GGPlot Basics

ggplot2
review
R
Author

Emily Peters

Published

February 17, 2025

Let’s go over some essentials to create amazing visualizations in GGPlot. We will use the gapminder dataframe. First, we’ll load tidyverse, which is where ggplot2 is stored, and the gapminder dataframe.

library(tidyverse)
library(gapminder)
gapminder <- gapminder::gapminder
view(gapminder)

Different Types of GGPlots

  1. Scatter Plot
ggplot(data = gapminder,
       mapping = aes(x = gdpPercap, 
                     y = lifeExp))+
  geom_point()

1a. Scatter Plot with curve of best fit

ggplot(data = gapminder,
       mapping = aes(x = gdpPercap, 
                     y = lifeExp))+
  geom_point()+
  geom_smooth()

  • you can get rid of the shaded part by inserting the argument se = FALSE in geom_smooth
  1. Line Chart
  • A time series of GPD in the United States from 1952 until 2007.
g <- gapminder |>
  filter(country %in% 'United States')
ggplot(data = g,
       mapping = aes(x = year,
                     y = gdpPercap))+
  geom_line()

  1. Bar Chart
  • This gives a count of each continent recorded.
ggplot(data = gapminder,
       mapping = aes(x = continent))+
  geom_bar()

  1. Box Plot
  • Range of GDP across the world in 2007
gdp <- gapminder |>
  filter(year %in% 2007)
ggplot(data = gdp,
       mapping = aes(x = gdpPercap))+
  geom_boxplot()

Aesthetic Mapping

In most cases, we will want to go beyond the basic ggPlots. We can do this in a few different ways: - add color - reduce overplotting - facets - add labels

  1. Color Color can be used to showcase different variables and/or make a graph more aesthically pleasing. Let’s add some color to our bar chart.
ggplot(data = gapminder,
       mapping = aes(x = continent))+
  geom_bar(aes(fill = continent))

  • Although our graph is still the same, it looks much nicer and less boring than the first graph.

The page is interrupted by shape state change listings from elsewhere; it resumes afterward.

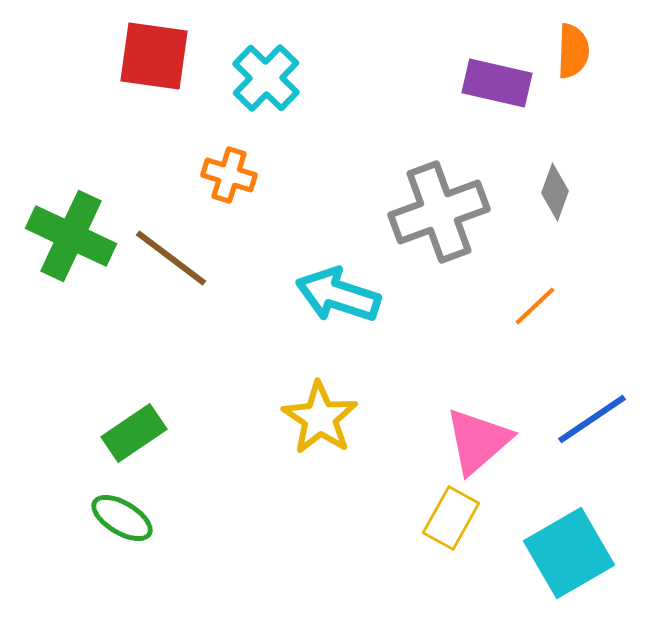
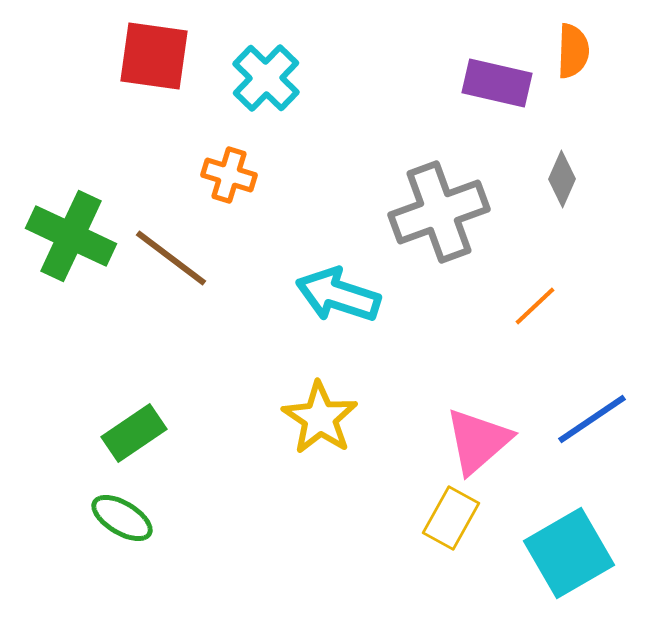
gray diamond: moved 7 px right, 13 px up; rotated 4 degrees clockwise
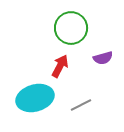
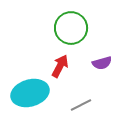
purple semicircle: moved 1 px left, 5 px down
cyan ellipse: moved 5 px left, 5 px up
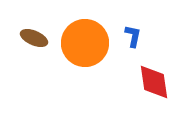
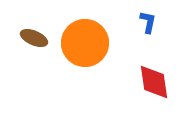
blue L-shape: moved 15 px right, 14 px up
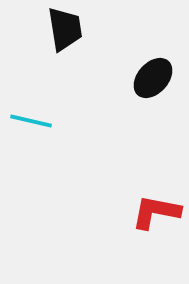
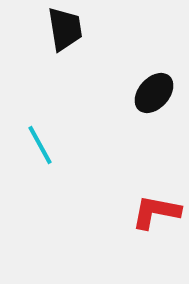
black ellipse: moved 1 px right, 15 px down
cyan line: moved 9 px right, 24 px down; rotated 48 degrees clockwise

Now, lets showcase how each continent varies in our scatter plot.

ggplot(data = gapminder,
       mapping = aes(x = gdpPercap, 
                     y = lifeExp))+
  geom_point(aes(color = continent))

  • This gives us insight into how different continents compare to each other’s relationship between GDP Per Capita and Life Expectancy

You might notice that a lot of points towards the left of the graph look very crowded. This is called overplotting, and there is a way to reduce this.

  1. Reduce Overplotting
  • We can use alpha to add transparency to the graph
  • alpha is set to a value between 0 and 1
    • The closer to 0, the more transparent the points become
ggplot(data = gapminder,
       mapping = aes(x = gdpPercap, 
                     y = lifeExp))+
  geom_point(aes(color = continent,
                 alpha = .04))

  • The points are still jumbled together, but it is easier to see through the overlapping.

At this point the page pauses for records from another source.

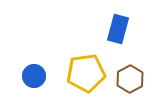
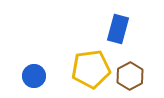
yellow pentagon: moved 5 px right, 4 px up
brown hexagon: moved 3 px up
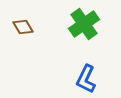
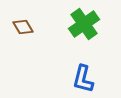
blue L-shape: moved 3 px left; rotated 12 degrees counterclockwise
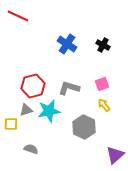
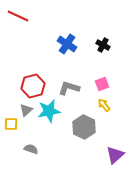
gray triangle: rotated 24 degrees counterclockwise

With a large quantity of data, sometimes it’s easier to interpret a graph if it is partitioned into smaller graphs by a variable in the dataset. This is where facets come into play.

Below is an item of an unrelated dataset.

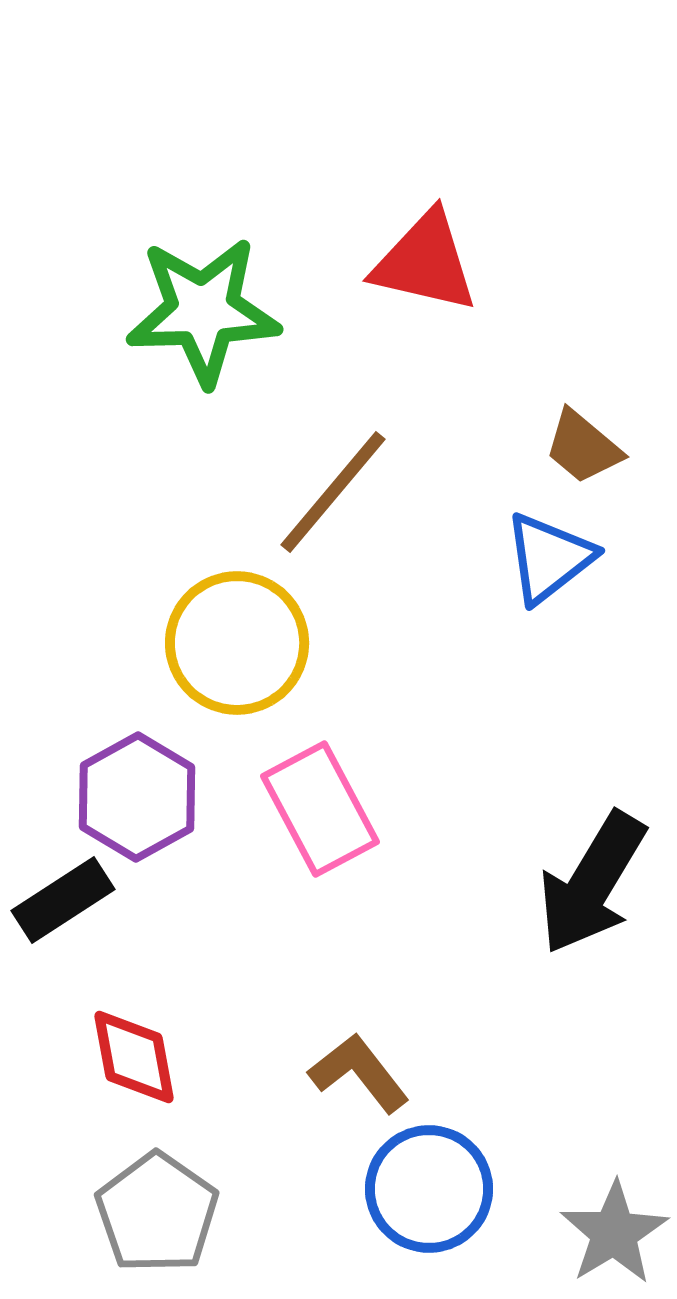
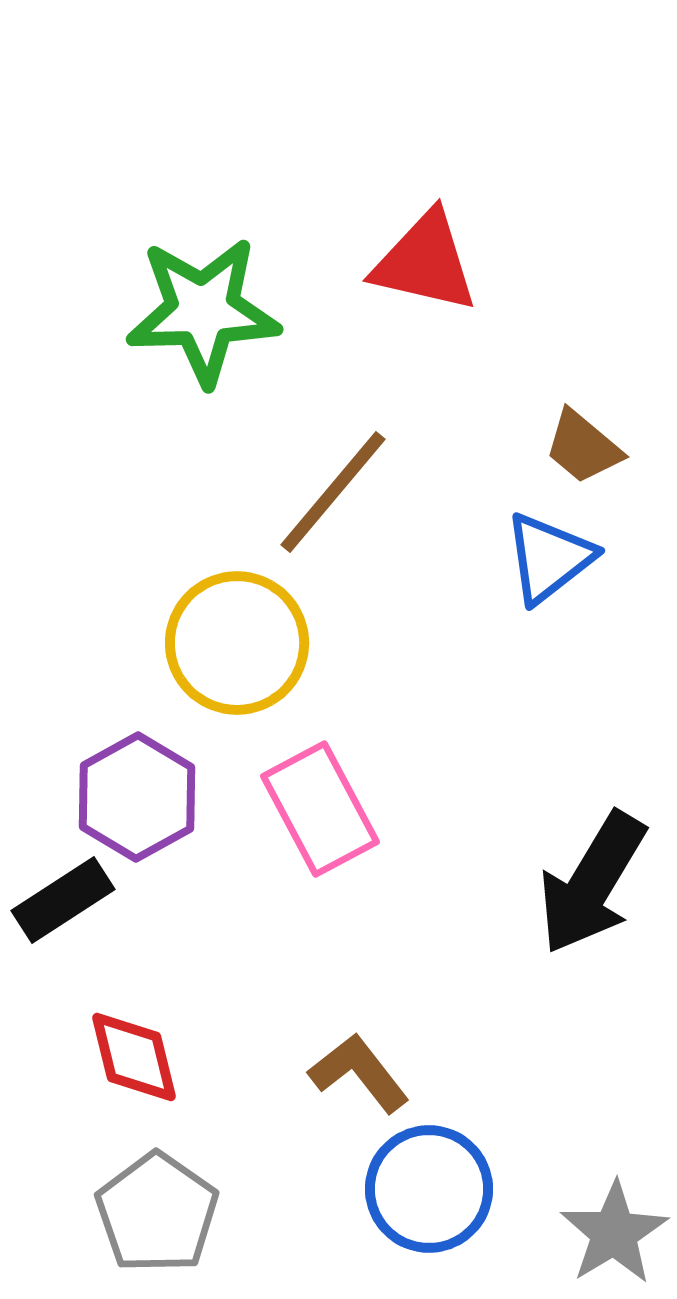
red diamond: rotated 3 degrees counterclockwise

  1. Facets Continuing with our scatter plot, separating the points into facets by continent (just like we did with color), will paint a more clear picture about the relationships between GDP and Life Expectancy for each continent.
ggplot(data = gapminder,
       mapping = aes(x = gdpPercap, 
                     y = lifeExp))+
  geom_point()+
  facet_wrap(~continent)+
  geom_smooth()

  1. Labels
  • Labels add clarity to a graph. They tell the audience exactly what they are looking at, leaving little room for misinterpretation.
ggplot(data = gapminder,
       mapping = aes(x = gdpPercap, 
                     y = lifeExp))+
  geom_point()+
  facet_wrap(~continent)+
  geom_smooth()+
labs(x = "GDP Per Capita", 
         y = "Life Expectancy in Years",
         title = "GDP and Life Expectancy Throughout the World",
         subtitle = "Years 1952 Through 2007",
         caption = "Source: Gapminder.")

-This is very useful if the variable names in a dataset are not very clear, and because you can add some background information about the data.